First, we need to be on the same level of the definition of "Brahmin". The 4 sections of society are created by lord:
BG 4.13

According to the three modes of material nature & the work associated with them, the four divisions of human society are created by Me. And although I am the creator of this system, you should know that I am yet the wonder, being unchangeable.

Brahmin > Kshatriya > Vaishya > Shudra
divisions are based on their nature & work. "Nature" is derived from an arbitrary combination of Satva + Rajas + Tamas and "Work" is derived from one's Karma.
So leave behind the mooted notion that the division system is based on surnames/caste/family. After that, you would be able to accept the divisional superiority (as indicated above) without any controversy!

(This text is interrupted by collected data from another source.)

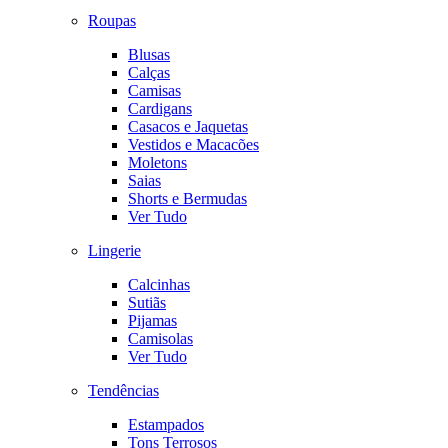
Roupas
Blusas
Calças
Camisas
Cardigans
Casacos e Jaquetas
Vestidos e Macacões
Moletons
Saias
Shorts e Bermudas
Ver Tudo
Lingerie
Calcinhas
Sutiãs
Pijamas
Camisolas
Ver Tudo
Tendências
Estampados
Tons Terrosos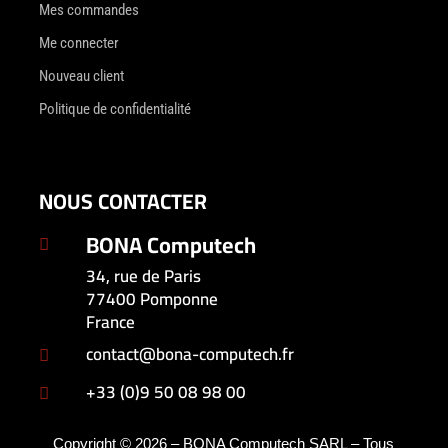
Mes commandes
Me connecter
Nouveau client
Politique de confidentialité
NOUS CONTACTER
BONA Computech

34, rue de Paris
77400 Pomponne
France
contact@bona-computech.fr

+33 (0)9 50 08 98 00

Copyright © 2026 – BONA Computech SARL – Tous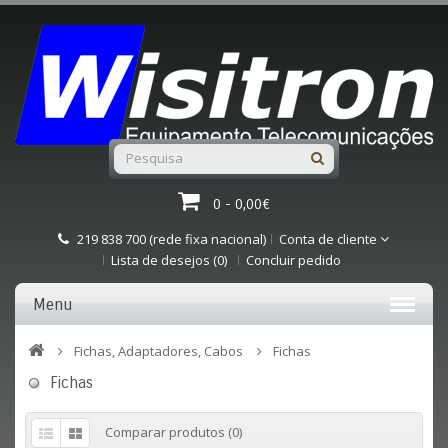
0 - 0,00€
219 838 700 (rede fixa nacional)
Conta de cliente
Lista de desejos (0)
Concluir pedido
Menu
Fichas, Adaptadores, Cabos
Fichas
Fichas
Comparar produtos (0)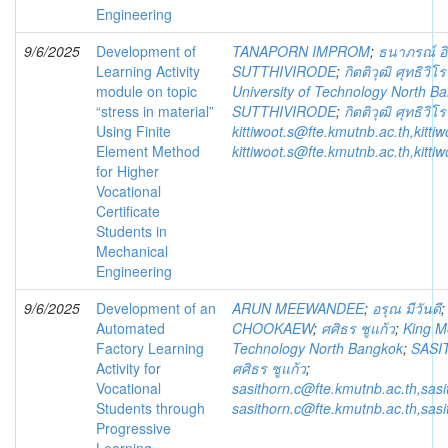
Engineering
9/6/2025
Development of
TANAPORN IMPROM
;
ธนาภรณ์ อิ
Learning Activity
SUTTHIVIRODE
;
กิตติวุฒิ ศุทธิวิโร
module on topic
University of Technology North B
“stress in material”
SUTTHIVIRODE
;
กิตติวุฒิ ศุทธิวิโร
Using Finite
kittiwoot.s@fte.kmutnb.ac.th,kitt
Element Method
kittiwoot.s@fte.kmutnb.ac.th,kitt
for Higher
Vocational
Certificate
Students in
Mechanical
Engineering
9/6/2025
Development of an
ARUN MEEWANDEE
;
อรุณ มีวันดี
Automated
CHOOKAEW
;
ศศิธร ชูแก้ว
;
King Mo
Factory Learning
Technology North Bangkok
;
SASI
Activity for
ศศิธร ชูแก้ว
;
Vocational
sasithorn.c@fte.kmutnb.ac.th,sas
Students through
sasithorn.c@fte.kmutnb.ac.th,sas
Progressive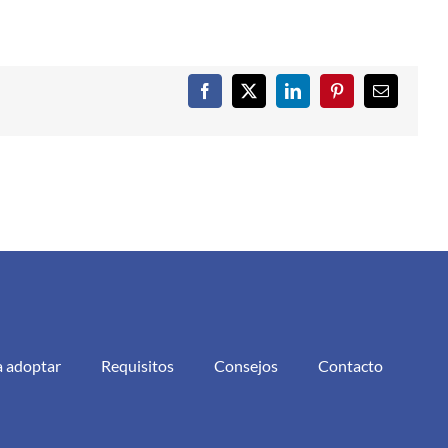
Facebook
X
LinkedIn
Pinterest
Correo
electrónic
a adoptar
Requisitos
Consejos
Contacto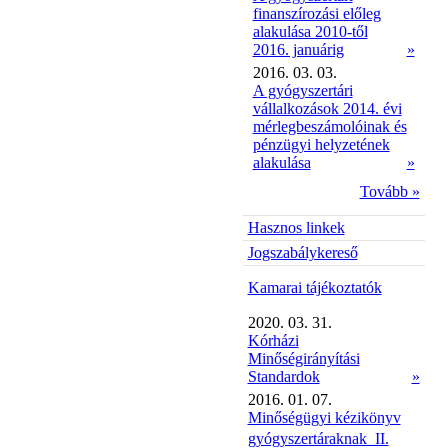
finanszírozási előleg
alakulása 2010-től
2016. januárig
»
2016. 03. 03.
A gyógyszertári
vállalkozások 2014. évi
mérlegbeszámolóinak és
pénzügyi helyzetének
alakulása
»
Tovább »
Hasznos linkek
Jogszabálykereső
Kamarai tájékoztatók
2020. 03. 31.
Kórházi
Minőségirányítási
Standardok
»
2016. 01. 07.
Minőségügyi kézikönyv
gyógyszertáraknak  II.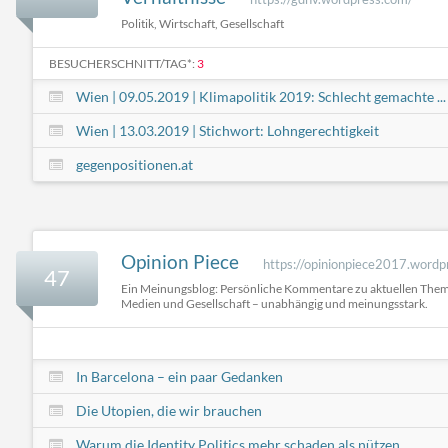
Politik, Wirtschaft, Gesellschaft
BESUCHERSCHNITT/TAG*:
3
Wien | 09.05.2019 | Klimapolitik 2019: Schlecht gemachte ...
Wien | 13.03.2019 | Stichwort: Lohngerechtigkeit
gegenpositionen.at
Opinion Piece
https://opinionpiece2017.wordp
47
Ein Meinungsblog: Persönliche Kommentare zu aktuellen Theme
Medien und Gesellschaft – unabhängig und meinungsstark.
In Barcelona – ein paar Gedanken
Die Utopien, die wir brauchen
Warum die Identity Politics mehr schaden als nützen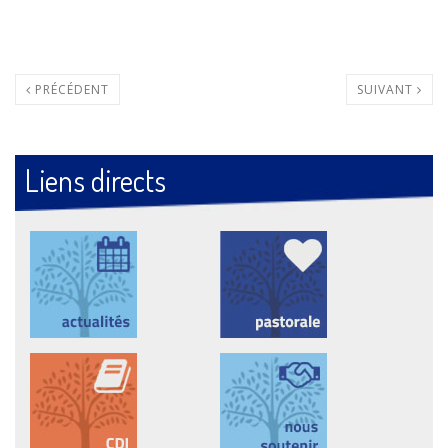
PRÉCÉDENT
SUIVANT
Liens directs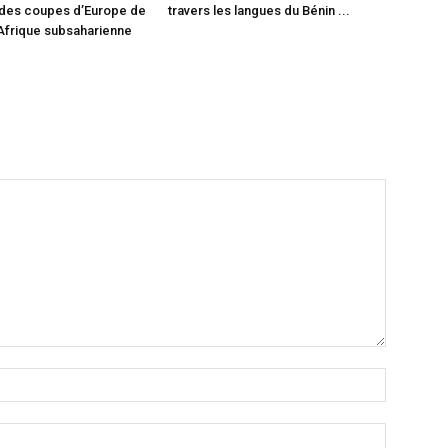
 des coupes d’Europe de
travers les langues du Bénin ...
 Afrique subsaharienne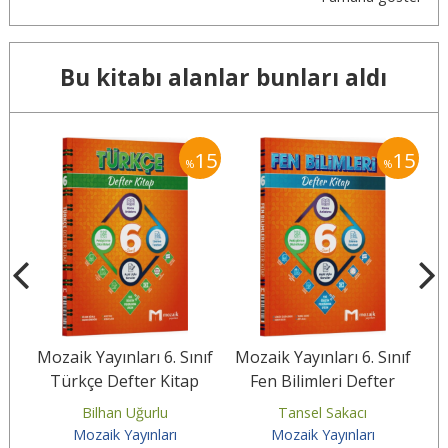
Bu kitabı alanlar bunları aldı
15
15
15
%
%
nıf
Mozaik Yayınları 6. Sınıf
Mozaik Yayınları 6. Sınıf
Mo
Türkçe Defter Kitap
Fen Bilimleri Defter
M
Kitap
Bilhan Uğurlu
Tansel Sakacı
Mozaik Yayınları
Mozaik Yayınları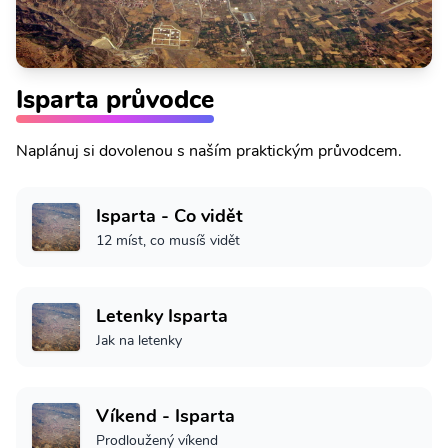
Isparta průvodce
Naplánuj si dovolenou s naším praktickým průvodcem.
Isparta - Co vidět
12 míst, co musíš vidět
Letenky Isparta
Jak na letenky
Víkend - Isparta
Prodloužený víkend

In today's time, we can over-simplistically divide the people as below based on Karma:

  1. Brahmin: Seekers.==> scientists, teachers, spirituals, philosophers
  2. Kshatriya: Warriors.==> army, police/security, politicians, sportsmen
  3. Vaishya: Traders.==> businessmen, merchants, artists
  4. Shudra: Workers.==> social servers, all jobs in various fields

One might have a genuine doubt, ultimately teacher/scientist is also employed, then is he Brahmin or Shudra? A politician makes so much money, is he Kshatriya or Vaishya.
So here comes the division based on Nature:

  1. Brahmin: works for Enlightenment of self/society
  2. Kshatriya: works for Pride of self/society
  3. Vaishya: works for Fulfilment of self/society
  4. Shudra: works for Service of self/society

All the 4 divisions are respectable and required for any society to run. This is how, you can divide the whole world into 4 sections irrespective of religion. e.g. Dr APJ Abdul Kalam being a Muslim is more Brahmin than Mangal Pandey (born in Brahmin family) who was in British military and fought later against it in 1857.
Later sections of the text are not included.